Your objective.
The entries are to be duplicated exactly, though any picture in them must be omitted.

Dataset excerpts.
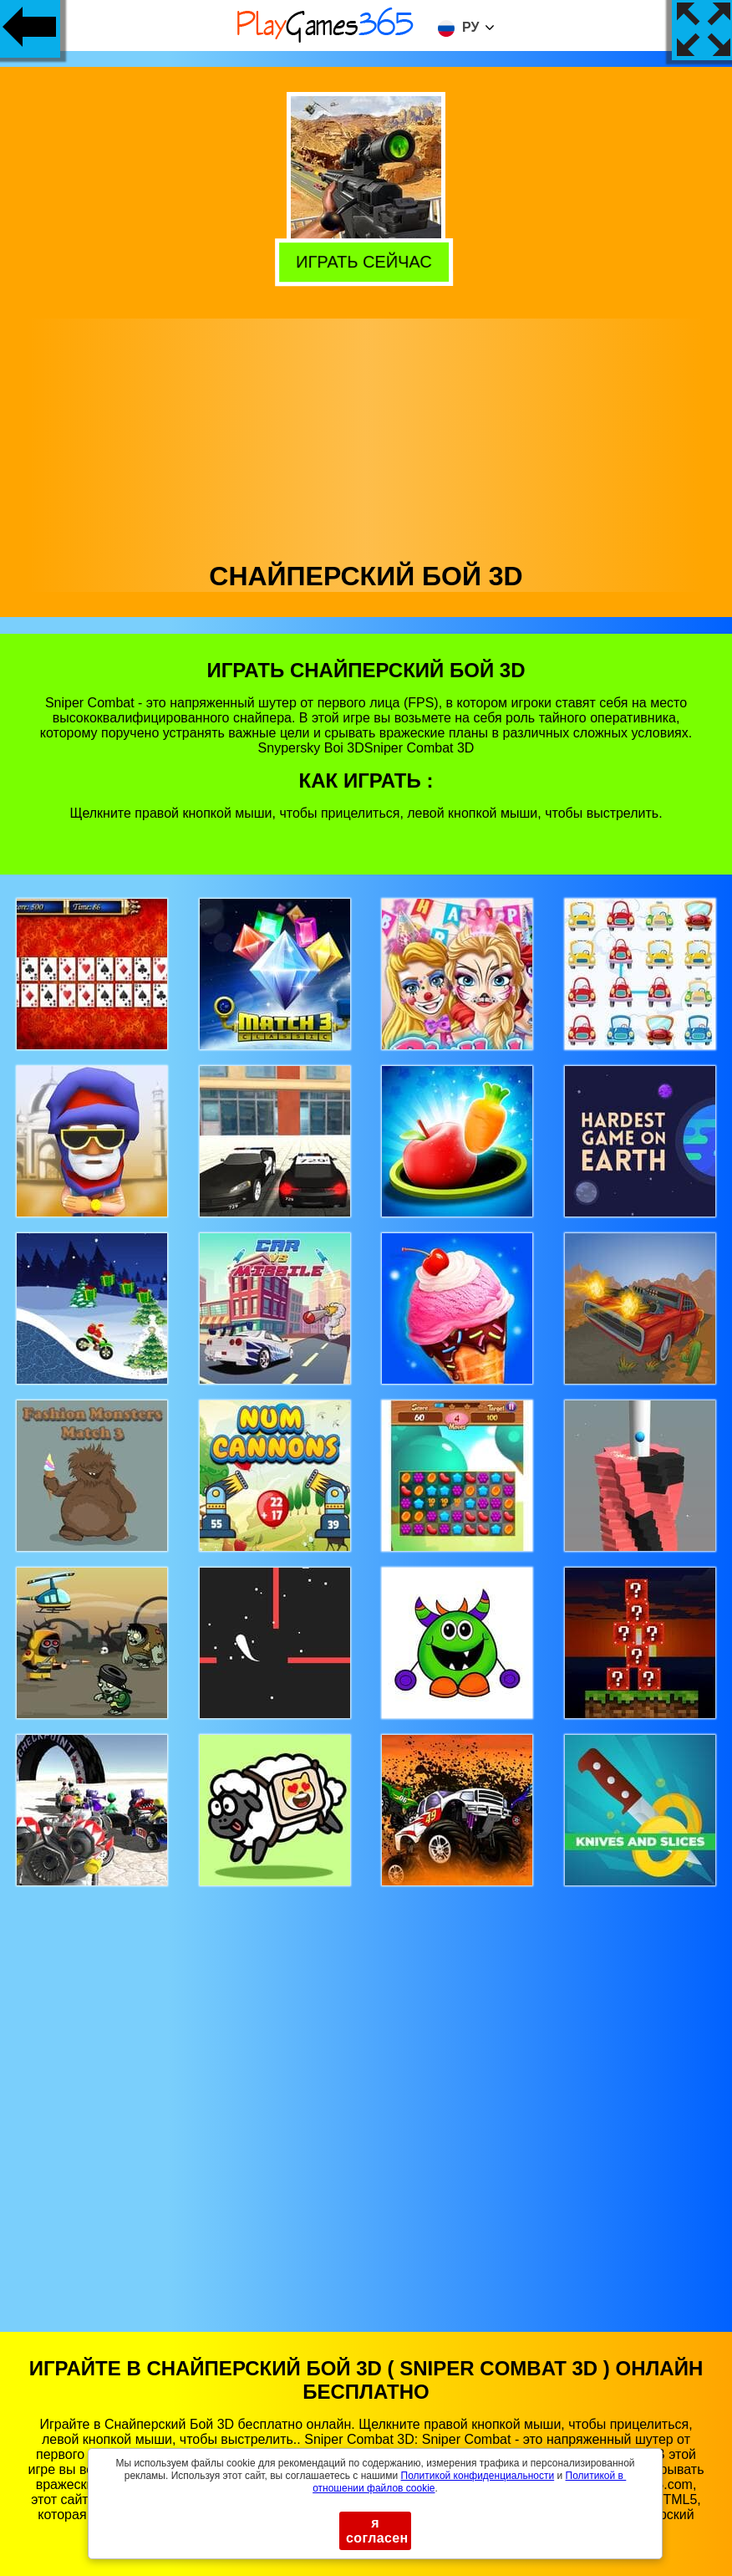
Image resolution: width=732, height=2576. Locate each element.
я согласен (377, 2530)
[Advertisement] (366, 436)
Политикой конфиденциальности (478, 2476)
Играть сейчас (369, 262)
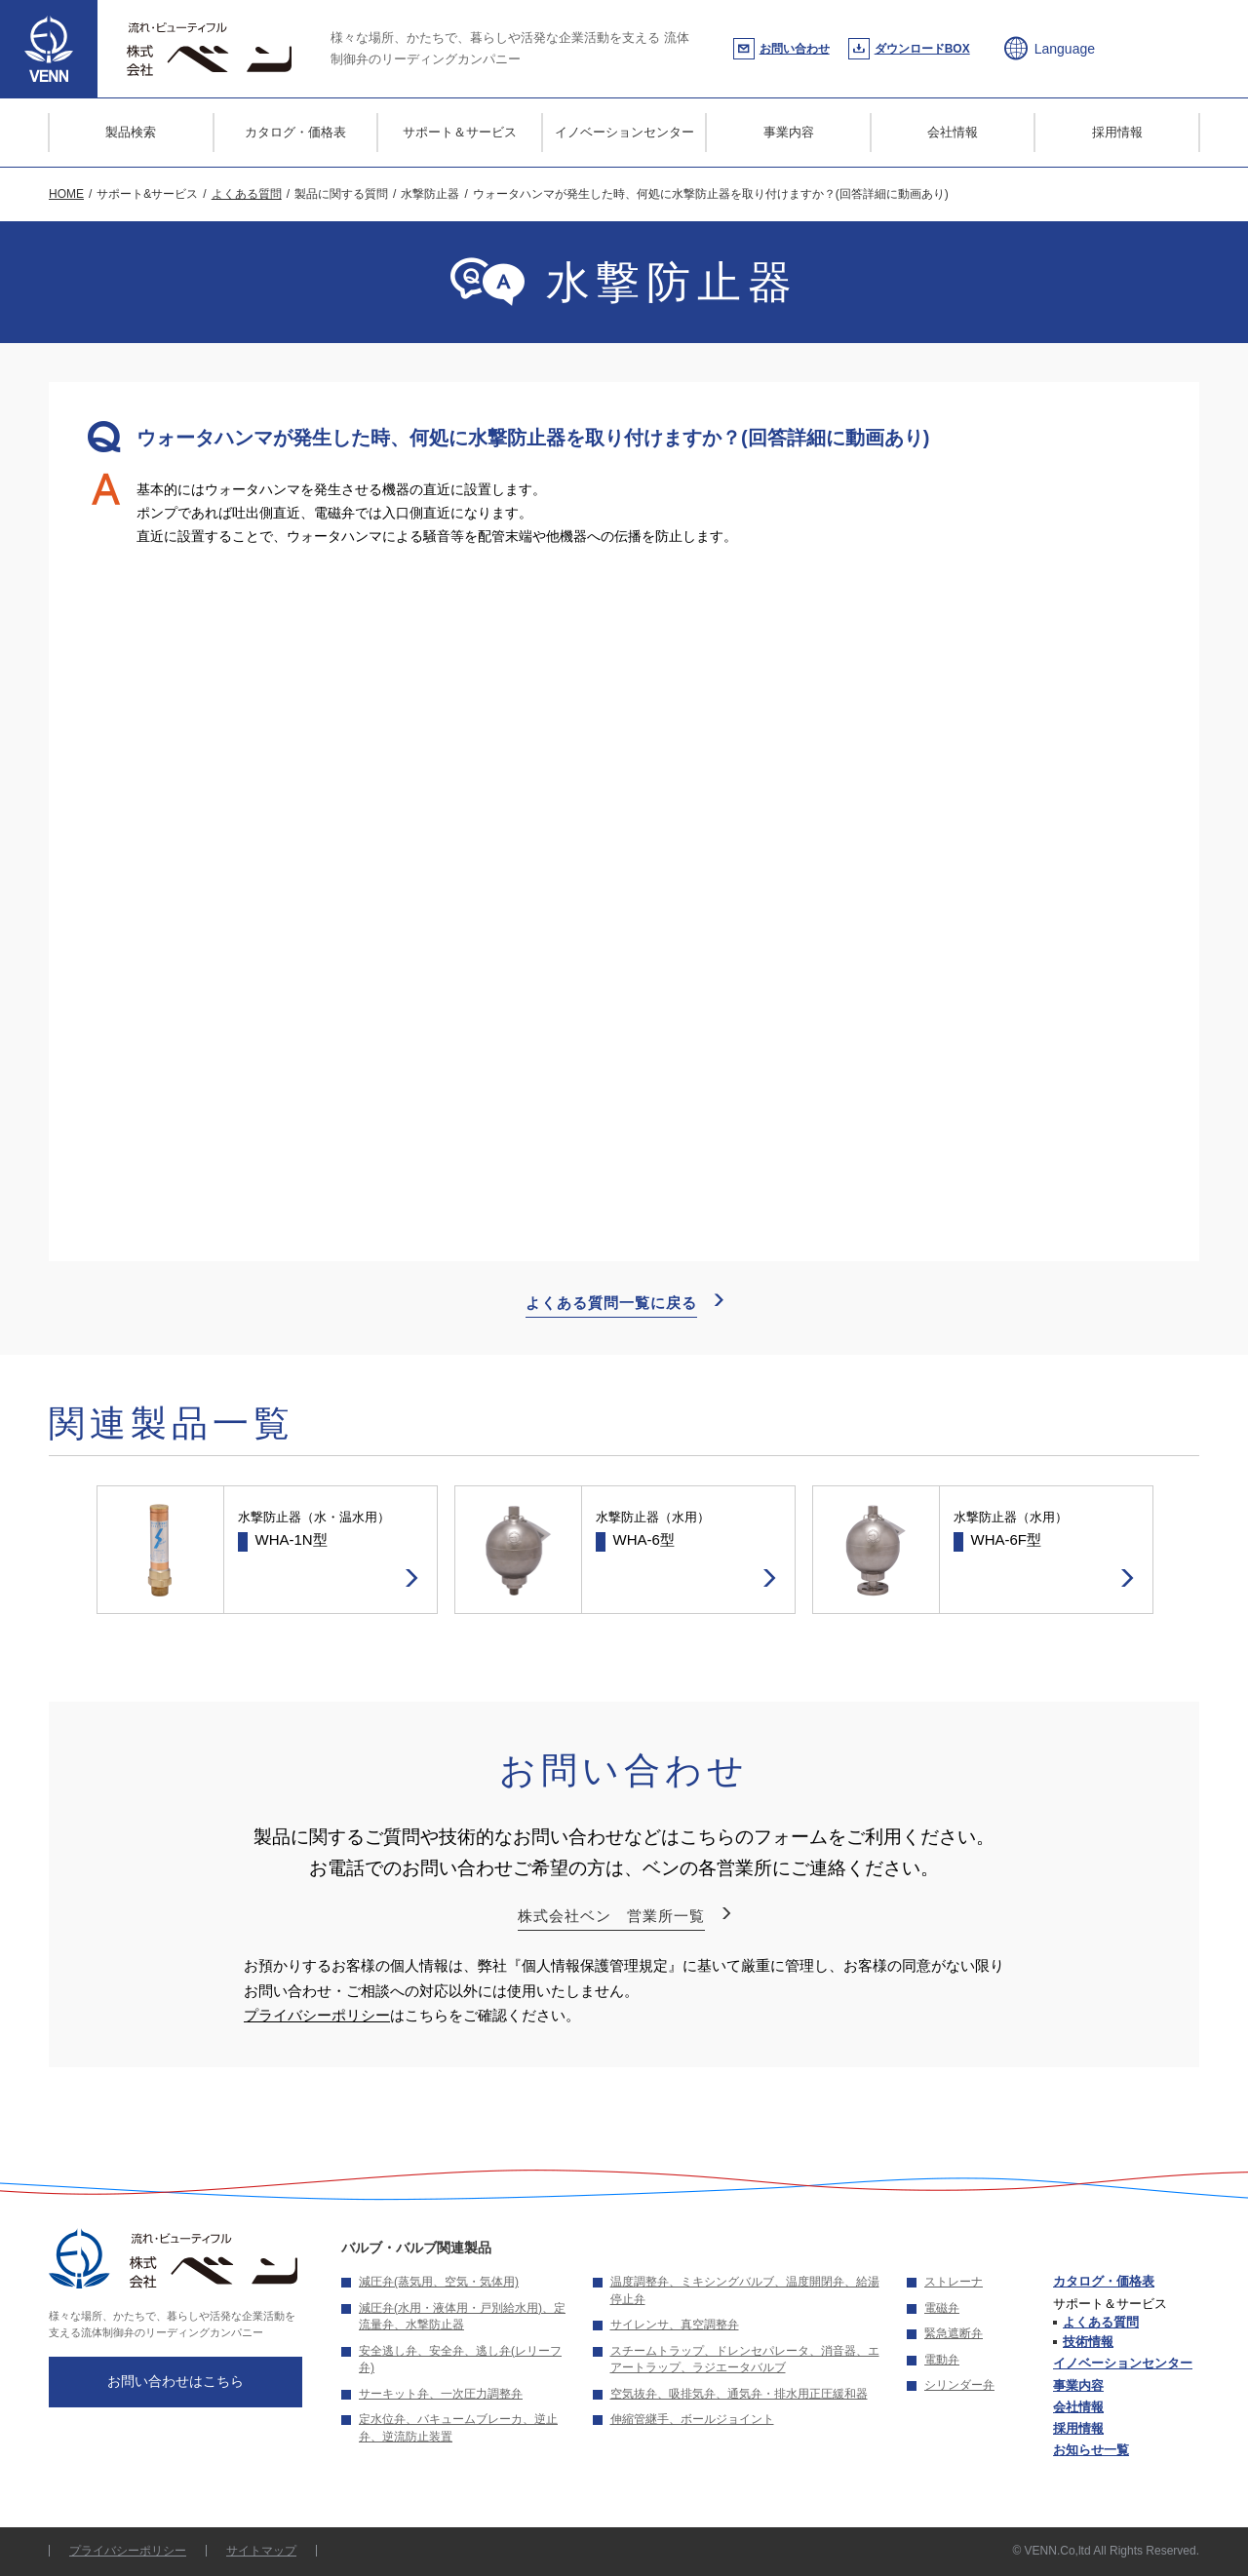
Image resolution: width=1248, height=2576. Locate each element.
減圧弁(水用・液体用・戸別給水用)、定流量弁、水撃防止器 (462, 2316)
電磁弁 (941, 2308)
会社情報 (952, 132)
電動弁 (941, 2359)
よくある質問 (1101, 2322)
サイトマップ (261, 2550)
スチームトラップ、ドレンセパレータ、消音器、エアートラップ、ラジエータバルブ (744, 2359)
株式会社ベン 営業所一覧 (611, 1915)
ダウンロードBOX (922, 49)
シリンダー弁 (959, 2385)
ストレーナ (953, 2281)
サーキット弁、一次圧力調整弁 (441, 2394)
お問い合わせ (795, 49)
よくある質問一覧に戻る (611, 1302)
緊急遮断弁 (953, 2333)
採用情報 (1117, 132)
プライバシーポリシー (317, 2015)
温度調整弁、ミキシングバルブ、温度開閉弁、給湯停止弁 (744, 2290)
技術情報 (1088, 2341)
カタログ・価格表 (295, 132)
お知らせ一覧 (1091, 2449)
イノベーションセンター (624, 132)
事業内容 (788, 132)
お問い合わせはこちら (175, 2381)
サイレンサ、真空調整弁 (674, 2324)
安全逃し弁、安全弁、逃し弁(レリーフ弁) (460, 2359)
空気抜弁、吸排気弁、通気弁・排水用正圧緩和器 (739, 2394)
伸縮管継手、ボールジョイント (692, 2419)
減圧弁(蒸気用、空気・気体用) (439, 2281)
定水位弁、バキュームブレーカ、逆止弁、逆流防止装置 (458, 2427)
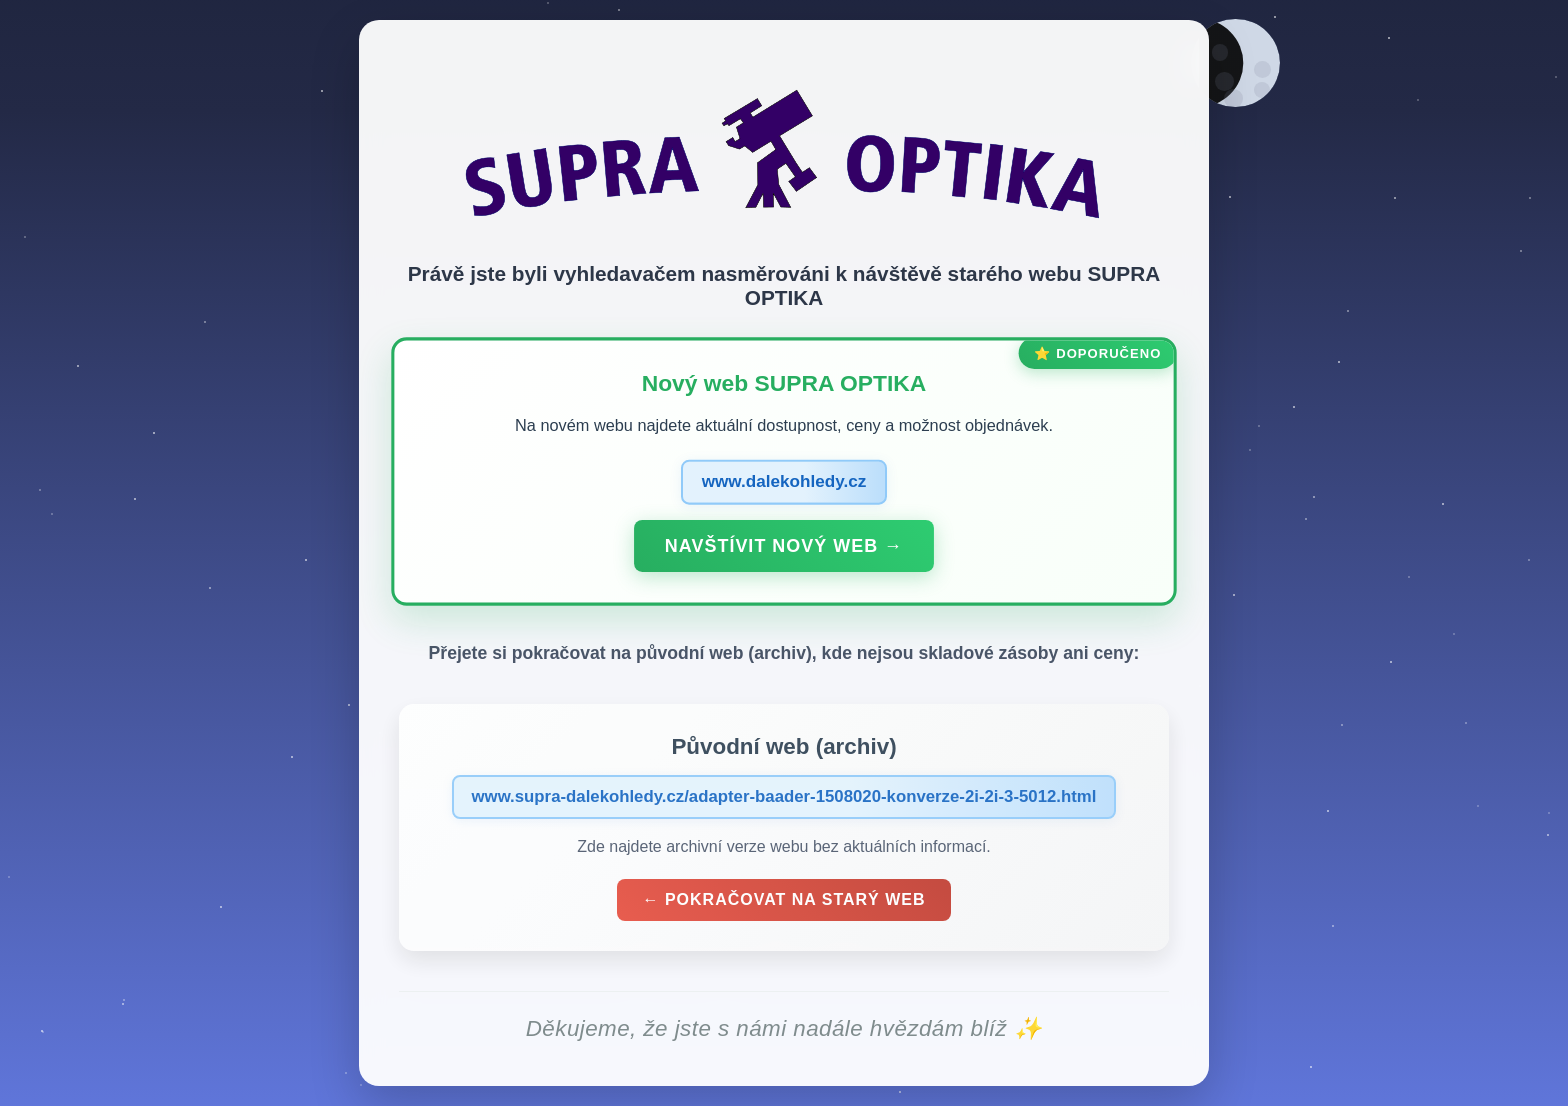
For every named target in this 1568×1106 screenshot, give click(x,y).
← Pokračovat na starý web (784, 902)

Answer below.
Image resolution: width=732, height=2576. Locate each element.
я согласен (377, 2530)
[Advertisement] (366, 436)
Политикой конфиденциальности (478, 2476)
Играть сейчас (369, 262)
Image resolution: width=1248, height=2576. Locate each element.
減圧弁(水用・液体用・戸別給水用)、定流量弁、水撃防止器 (462, 2316)
電磁弁 (941, 2308)
会社情報 (952, 132)
電動弁 (941, 2359)
よくある質問 (1101, 2322)
サイトマップ (261, 2550)
スチームトラップ、ドレンセパレータ、消音器、エアートラップ、ラジエータバルブ (744, 2359)
株式会社ベン 営業所一覧 (611, 1915)
ダウンロードBOX (922, 49)
シリンダー弁 (959, 2385)
ストレーナ (953, 2281)
サーキット弁、一次圧力調整弁 (441, 2394)
お問い合わせ (795, 49)
よくある質問一覧に戻る (611, 1302)
緊急遮断弁 (953, 2333)
採用情報 (1117, 132)
プライバシーポリシー (317, 2015)
温度調整弁、ミキシングバルブ、温度開閉弁、給湯停止弁 (744, 2290)
技術情報 (1088, 2341)
カタログ・価格表 (295, 132)
お知らせ一覧 (1091, 2449)
イノベーションセンター (624, 132)
事業内容 (788, 132)
お問い合わせはこちら (175, 2381)
サイレンサ、真空調整弁 (674, 2324)
安全逃し弁、安全弁、逃し弁(レリーフ弁) (460, 2359)
空気抜弁、吸排気弁、通気弁・排水用正圧緩和器 (739, 2394)
伸縮管継手、ボールジョイント (692, 2419)
減圧弁(蒸気用、空気・気体用) (439, 2281)
定水位弁、バキュームブレーカ、逆止弁、逆流防止装置 (458, 2427)
For every named target in this 1568×1106 screenshot, give click(x,y).
← Pokračovat na starý web (784, 902)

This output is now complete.